New Delhi, Oct. 3: Troops of an Indian Army battalion were “inching” towards their objective after 10 straight days of a firefight with militants on a ridge near the Line of Control in Kashmir’s Kupwara district, an army source in New Delhi claimed.
Unanswered questions dog the operation by the Indian Army. One officer said the nature of the operation can be disclosed only 72 hours after it is over. He will not give a timeline.
The nature of mountain warfare is such that troop movement is dictated by terrain and the advantage of height held by a defending force.
In Kupwara currently, between the Line of Control and India’s “anti-obstacle infiltration fence”, the army is reluctant to give a timeline to evict suspected militants who have established a “fire base” in an abandoned village at about 9,900ft.
The suggestion that this is a mini-Kargil — echoing the hostilities of 1999 in the Himalayan heights — is immediately rejected by senior army officers. But even that year, it took the Indian Army more than 50 days and an intervention by then US President Bill Clinton to clear the heights in Indian territory over a frontage of about 30km. Then defence minister George Fernandes had claimed the evictions would take a mere 48 hours.
Lt Gen. Gurmit Singh, the commander of the Kashmir Valley-based 15 Corps in whose area of responsibility the operations are on, said yesterday in Srinagar he suspected that special troops of the Pakistan Army’s Border Action Team (BAT) were probably supporting the militants.

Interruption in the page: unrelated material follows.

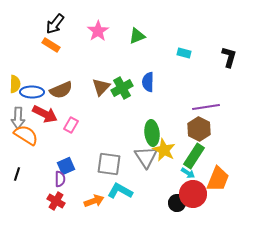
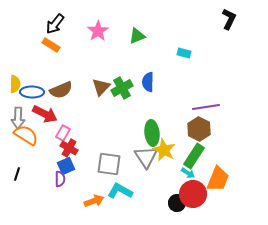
black L-shape: moved 38 px up; rotated 10 degrees clockwise
pink rectangle: moved 8 px left, 8 px down
red cross: moved 13 px right, 53 px up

But a source here in Delhi said the last time Pakistani troops opened fire on Indian positions from a post was on September 26. The militants are said to have occupied the spot on the night of September 24-25. The firing has continued even as the Indian and Pakistani Prime Ministers met in New York and decided to explore mechanisms for peace on the LoC.
The military operations directorates of India and Pakistan were in contact earlier this week. But official sources would not detail the discussions between the military operations directorates on the current situation in Keran-Kupwara and Pakistan’s response to Indian charges.

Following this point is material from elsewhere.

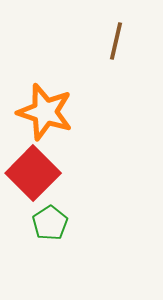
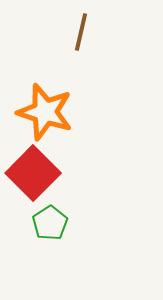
brown line: moved 35 px left, 9 px up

A crucial question that is yet to be answered is why was a height of 9,900ft — that potentially could offer a panoramic view of Indian military positions — on the Indian side not occupied by Indian troops.
This does not necessarily mean that the Indian Army vacated the position. It is possible the position was not considered militarily prudent to hold because it is overlooked by a Pakistani post. But there is no such explanation yet from the Indian Army.
The current area of operations, an officer said, is much smaller than Kargil. It is focused on an area that is roughly 700m by 400m.
The officer said electronic surveillance suggested that the militants have replenishment lines to the Pakistani side. The Indian Army can cordon them from only three directions.
A battalion of the Indian Army and militants camping on a mountain ridge have now been locked in a firefight for 10 days in Kashmir’s Kupwara district near the Line of Control.
The Indian Army’s 3/3 Gorkha Rifles battalion is at the forefront of the operation. The army suspects it is facing an adversarial position with between 30-40 militants with Light Machine Guns, rocket launchers and grenades who are probably being supplied munitions and men from Pakistani lines. The army believes that the three-side cordon has checked a deeper infiltration into Indian territory by the militants.